Com a prisão de Giovanni, após ser flagrado numa gravação abusando de uma mulher na mesa de parto, a vendedora registrou um boletim de ocorrência contra o médico na Delegacia de Atendimento à Mulher (Deam) de São João de Meriti. Os casos, portanto, além de extremamente repugnantes, podem não ser os únicos. A polícia já investiga seis supostos estupros cometidos pelo anestesista. A família dela lembra que a jovem saiu da sala de parto com o rosto sujo de uma substância branca, que acredita ser sêmen. Apesar da situação traumática, ela resolveu quebrar o silêncio. Na opinião dela, procurar a polícia pode levar outras mulheres a denunciarem Giovanni.

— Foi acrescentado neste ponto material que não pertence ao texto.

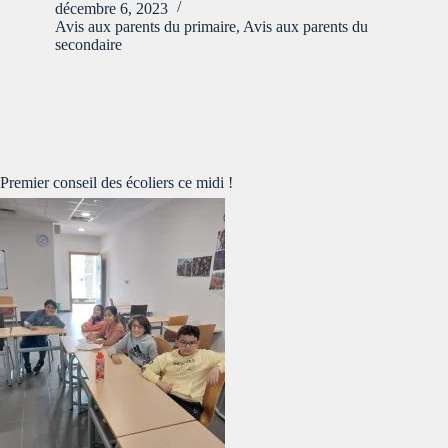
décembre 6, 2023
Avis aux parents du primaire
,
Avis aux parents du
secondaire
Premier conseil des écoliers ce midi !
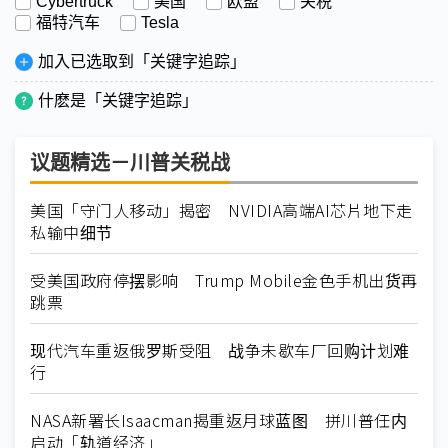
Cybertruck
美国
欧盟
关税
福特汽车
Tesla
加入已选取到「关键字追踪」
什麽是「关键字追踪」
议题精选－川普关税战
美国「守门人移动」揭密 NVIDIA高端AI芯片地下走
私输中细节
受美国政府停摆影响 Trump Mobile金色手机出货再
跳票
现代汽车重返俄罗斯受阻 战争未歇车厂回购计划难
行
NASA新署长Isaacman揭重返月球蓝图 拼川普任内
启动「轨道经济」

— Eu não queria dormir. Queria ver o meu bebê nascer. Mas ele disse que eu poderia dormir, ficar tranquila. Infelizmente, eu vi meu filho sair da barriga, mas não cheguei a pegá-lo no colo. Eu não pude pegar meu filho no colo antes de ele falecer. Só acordei horas depois, sem saber o que tinha acontecido. Eu não sei o rosto do meu filho. Só conheço o meu filho por foto. Eu estava dopada por esse mostro — contou a vendedora, chorando.

Além do rosto sujo e da sedação, a desconfiança da família sobre a possibilidade de estupro aumentou porque o anestesista teria pedido para o marido dela a sair do centro cirúrgico.

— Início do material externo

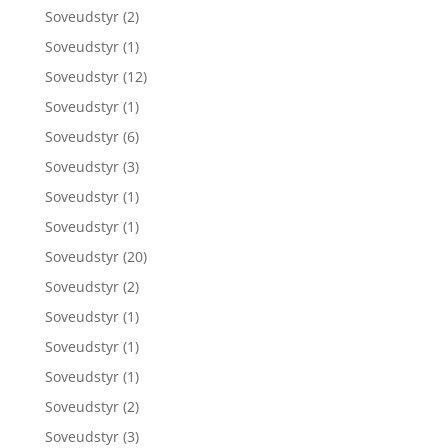
Soveudstyr
(2)
Soveudstyr
(1)
Soveudstyr
(12)
Soveudstyr
(1)
Soveudstyr
(6)
Soveudstyr
(3)
Soveudstyr
(1)
Soveudstyr
(1)
Soveudstyr
(20)
Soveudstyr
(2)
Soveudstyr
(1)
Soveudstyr
(1)
Soveudstyr
(1)
Soveudstyr
(2)
Soveudstyr
(3)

—Teve o parto normal. E depois entrei na sala na metade da cesariana. Fiquei apenas dois minutos. O anestesista me mandou sair. Ele não alegou nada. Só consegui ver meu filho na sala de incubadora. Não briguei porque achei que era um procedimento normal. Eles estavam muito nervosos porque não achavam a criança — relata o marido. — Você nunca imagina que sua esposa será estuprada numa mesa de cirurgia. Ele é um monstro.

‘Totalmente dopada’

Uma técnica em radiologia de 30 anos foi outra que não se calou. Ela esteve ontem na delegacia para contar que suspeita de Giovanni. Ela teve bebê no último dia 5, no Hospital da Mãe, em Mesquita, onde o anestesista também atuava:

— O que me chamou a atenção foi a anestesia geral. Eu já tive outros três filhos de cesárea e nunca havia tomado anestesia geral. Eu fiquei totalmente dopada. Quando vi as imagens dele, eu me desesperei.

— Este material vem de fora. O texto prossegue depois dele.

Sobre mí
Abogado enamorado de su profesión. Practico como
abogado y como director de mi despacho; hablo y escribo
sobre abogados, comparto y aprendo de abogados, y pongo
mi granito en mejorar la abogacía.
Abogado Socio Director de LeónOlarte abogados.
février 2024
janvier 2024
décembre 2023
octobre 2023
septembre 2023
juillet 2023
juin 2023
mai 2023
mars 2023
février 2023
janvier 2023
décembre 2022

Ela disse que espera, com seu depoimento, o surgimento de outras vítimas:

—Só lembro da voz dele. A todo tempo, ele falava baixinho no meu ouvido. Isso me incomodou bastante. Eu reclamei, após ele mandar o meu marido sair. Eu não sei se fui abusada, mas eu achei estranho a sedação e o fato de ele estar muito próximo da minha cabeça.

O mesmo aconteceu com outra mulher que também esteve ontem na Deam de São João de Meriti. Ela deu à luz há pouco mais de um mês no Heloneida Studart:

— Fiz uma cesárea, e, quando acabou o parto, ele (o anestesista) mandou que o meu marido saísse da sala. O Giovanni disse que me daria um sedativo para eu relaxar. Perguntei o motivo. Eu disse a ele que havia chegado ao hospital com uma gravidez de risco.

Ela lembra a resposta do médico:

—Ele disse que estava tudo bem, para eu ficar tranquila e relaxar. Quando ele aplicou a medicação, eu apaguei. Só lembro que, quando ele passou, estava limpando as mãos, não sei o movimento. É muito delicado dizer o que senti. A gente não entra na sala de cirurgia e pensa que vai ser abusada. A gente fica numa situação tão vulnerável, dependente dele. Não sei o que aconteceu comigo. O que me deixou preocupada foi a sedação, o apagão, por eu já ter passado por uma outra cesariana e não ter apagado. Só quero saber se ele fez algo comigo. Será que fui abusada?

Sobre as imagens em que Giovanni aparece colocando o pênis na boca de uma paciente na mesa de parto, ela se disse horrorizada:

— Não tem desculpas para o que ele fez.

Pelo menos 18 pessoas já prestaram depoimento sobre a atuação de Giovanni. A mulher que aparece no vídeo sendo abusada e o marido dela devem ir à delegacia nos próximos dias. Outras duas parturientes que tiveram bebês no domingo e foram sedadas pelo anestesista devem ser chamadas pela delegada Bárbara Lomba, titular da Deam de São João de Meriti. Segundo ela, tudo leva a crer, pelos relatos das testemunhas, que o médico também abusou dessas duas mulheres. Os três partos foram feitos na Heloneida Studart.